___ Dataset records ___

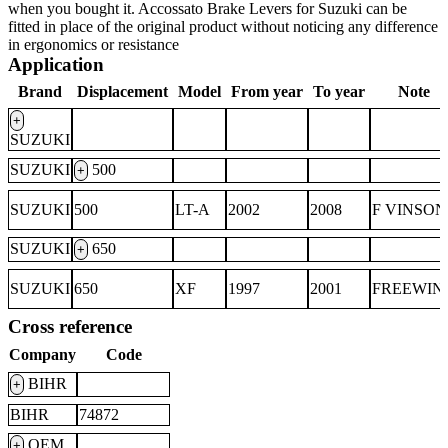
when you bought it. Accossato Brake Levers for Suzuki can be
fitted in place of the original product without noticing any difference
in ergonomics or resistance
Application
Brand
Displacement
Model
From year
To year
Note
+
SUZUKI
SUZUKI
500
+
SUZUKI
500
LT-A
2002
2008
F VINSON
SUZUKI
650
+
SUZUKI
650
XF
1997
2001
FREEWIN
Cross reference
Company
Code
BIHR
+
BIHR
74872
OEM
+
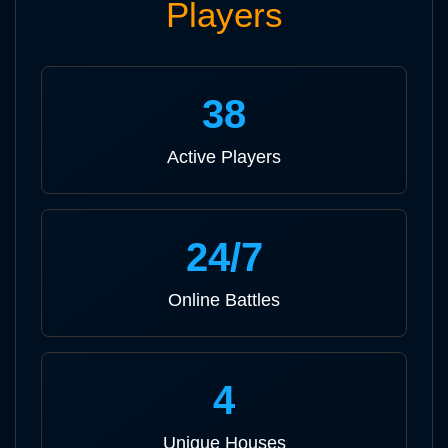
Players
38
Active Players
24/7
Online Battles
4
Unique Houses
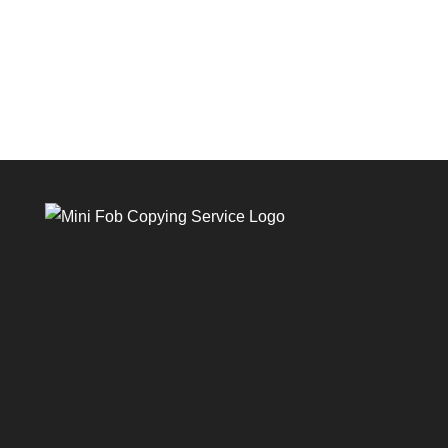
GOT QUESTIONS?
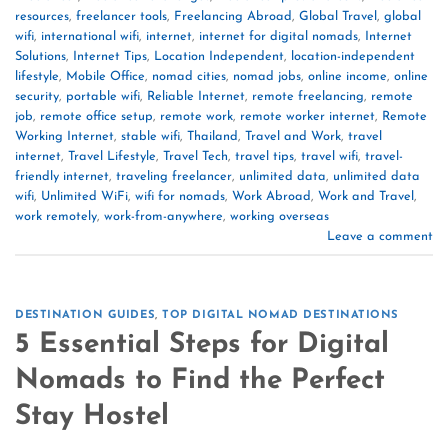
resources
,
freelancer tools
,
Freelancing Abroad
,
Global Travel
,
global
wifi
,
international wifi
,
internet
,
internet for digital nomads
,
Internet
Solutions
,
Internet Tips
,
Location Independent
,
location-independent
lifestyle
,
Mobile Office
,
nomad cities
,
nomad jobs
,
online income
,
online
security
,
portable wifi
,
Reliable Internet
,
remote freelancing
,
remote
job
,
remote office setup
,
remote work
,
remote worker internet
,
Remote
Working Internet
,
stable wifi
,
Thailand
,
Travel and Work
,
travel
internet
,
Travel Lifestyle
,
Travel Tech
,
travel tips
,
travel wifi
,
travel-
friendly internet
,
traveling freelancer
,
unlimited data
,
unlimited data
wifi
,
Unlimited WiFi
,
wifi for nomads
,
Work Abroad
,
Work and Travel
,
work remotely
,
work-from-anywhere
,
working overseas
Leave a comment
DESTINATION GUIDES
,
TOP DIGITAL NOMAD DESTINATIONS
5 Essential Steps for Digital
Nomads to Find the Perfect
Stay Hostel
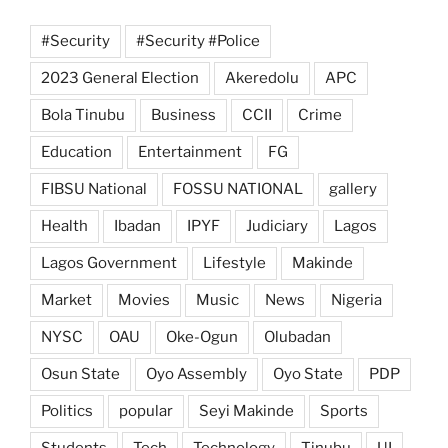
#Security
#Security #Police
2023 General Election
Akeredolu
APC
Bola Tinubu
Business
CCII
Crime
Education
Entertainment
FG
FIBSU National
FOSSU NATIONAL
gallery
Health
Ibadan
IPYF
Judiciary
Lagos
Lagos Government
Lifestyle
Makinde
Market
Movies
Music
News
Nigeria
NYSC
OAU
Oke-Ogun
Olubadan
Osun State
Oyo Assembly
Oyo State
PDP
Politics
popular
Seyi Makinde
Sports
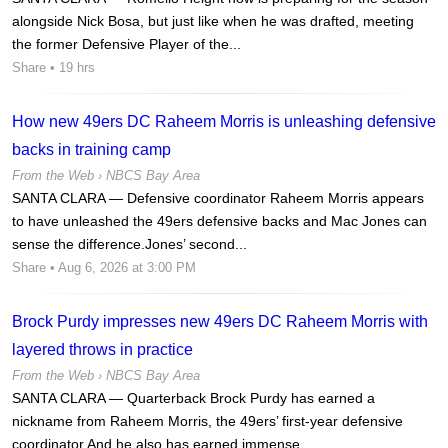
alongside Nick Bosa, but just like when he was drafted, meeting
the former Defensive Player of the...
Share
• 19 hrs
How new 49ers DC Raheem Morris is unleashing defensive
backs in training camp
From the Web ›
NBCS Bay Area
SANTA CLARA — Defensive coordinator Raheem Morris appears
to have unleashed the 49ers defensive backs and Mac Jones can
sense the difference.Jones’ second...
Share
• Aug 6, 2026 at 3:00 PM
Brock Purdy impresses new 49ers DC Raheem Morris with
layered throws in practice
From the Web ›
NBCS Bay Area
SANTA CLARA — Quarterback Brock Purdy has earned a
nickname from Raheem Morris, the 49ers’ first-year defensive
coordinator.And he also has earned immense...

___

Directions
Among the lines above, find the ones containing "Raheem" and copy them.

Result
How new 49ers DC Raheem Morris is unleashing defensive
SANTA CLARA — Defensive coordinator Raheem Morris appears
Brock Purdy impresses new 49ers DC Raheem Morris with
nickname from Raheem Morris, the 49ers’ first-year defensive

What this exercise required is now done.